Synthetic data
DevOps with Subset and Synthetic Data
Delivering data for a repeatable, agile process for dev/test is challenging due to lengthy production database restores, and growing concerns for personally identifiable information (PII).
With Windocks data scientists, developers, and test teams work can work with right-sized data sets, ranging from writable production database images to database subsets and tables, optionally populated with synthetic data.
Windocks automates the creation of a high fidelity subset and synthetic data:
- Simply provide a percentage size of source database, and Windocks delivers a subsetted database in minutes.
- Model the source data distribution using built-in synthetic data generation from Windocks, or open source or in-house libraries.
- Validate the data distribution and privacy with built-in graphical distributions and metrics, or your custom code
- Deploy synthetic data sets to target database instances or Docker containers for immediate access to dev and test teams and reproducing experiments
Efficiency across disciplines
Windocks optimizes efficiency across disciplines of data governance, data science, dev, test, and DataOps.
- Deliver synthetically populated "twins" of production in seconds, with a code-free configuration that include Auth, Git, and other pipeline operations.
- Work with your own python libraries, or other custom code, using Windocks pluggable architecture.
- automate DataOps with a code-free Docker API, as well as web interface.

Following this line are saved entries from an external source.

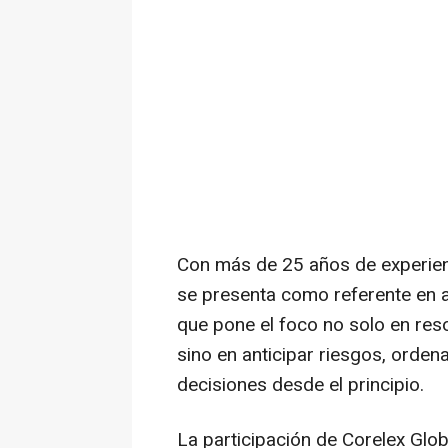
Con más de 25 años de experienci
se presenta como referente en a
que pone el foco no solo en res
sino en anticipar riesgos, orden
decisiones desde el principio.
La participación de Corelex Gl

- integration with source control (git) and Continuous Integration (Azure DevOps, Jenkins, etc.) systems, with off-the-shelf templates for Azure DevOps.
- Windocks SQL Server containers are identical to conventionally installed SQL Server instances, and preserve compatibility with existing infrastructure and security policies.

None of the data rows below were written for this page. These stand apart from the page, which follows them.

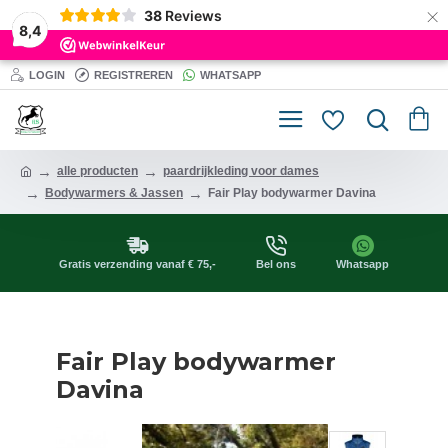
×
38
Reviews
8,4
LOGIN
REGISTREREN
WHATSAPP
alle producten
paardrijkleding voor dames
Bodywarmers & Jassen
Fair Play bodywarmer Davina
Gratis verzending vanaf € 75,-
Bel ons
Whatsapp
Fair Play bodywarmer
Davina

- Achieve a 10:1 or greater reduction in VMs supported, by running up to 50 database containers on a single VM.
Steps to orchestrate synthetic data generation
1. Install Windocks
After you have received your download link and license key, install Windocks Synthetic on a Windows or Linux machine, or Docker container as instructed.

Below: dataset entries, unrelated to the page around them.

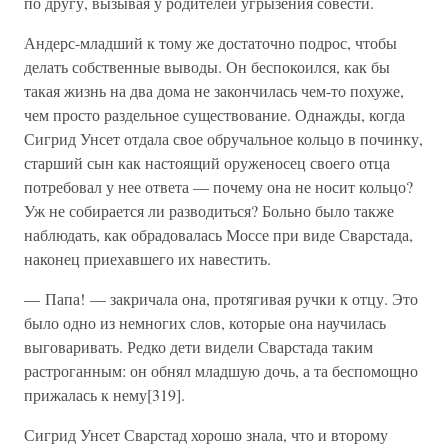
по другу, вызывая у родителей угрызения совести.
Андерс-младший к тому же достаточно подрос, чтобы
делать собственные выводы. Он беспокоился, как бы
такая жизнь на два дома не закончилась чем-то похуже,
чем просто раздельное существование. Однажды, когда
Сигрид Унсет отдала свое обручальное кольцо в починку,
старший сын как настоящий оруженосец своего отца
потребовал у нее ответа — почему она не носит кольцо?
Уж не собирается ли разводиться? Больно было также
наблюдать, как обрадовалась Моссе при виде Сварстада,
наконец приехавшего их навестить.
— Папа! — закричала она, протягивая ручки к отцу. Это
было одно из немногих слов, которые она научилась
выговаривать. Редко дети видели Сварстада таким
растроганным: он обнял младшую дочь, а та беспомощно
прижалась к нему[319].
Сигрид Унсет Сварстад хорошо знала, что и второму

The Synthetic data service should have network access to a source database that is offline, or not otherwise being written to. The source database can also be hosted locally.
2. Connect to the source database
Provide credentials to connect to a source database. Windocks connects to the source database, and presents the tables and column types.
Identify tables that are to be "passed through" or not subsetted, or ignored (not included in the subset). Save the resulting target database configuration.
3. Define the subset & synthesize spec and "run"
Once the source database connection is made, and tables and columns are reviewed, the target subset and synthetic databases are specified:
- Choose to deliver either a subset database, or synthetic, or both, and assign appropriate database names.
- Optionally, deliver data to a different platform
- Specify the size as a percentage of the source, save, and "run" the transform.
- Windocks delivers the subset and synthetic populated databases in minutes, while maintaining the production relationships and data distribution.
- Review the quality of the subset and synthetic databases with built-in distribution charts.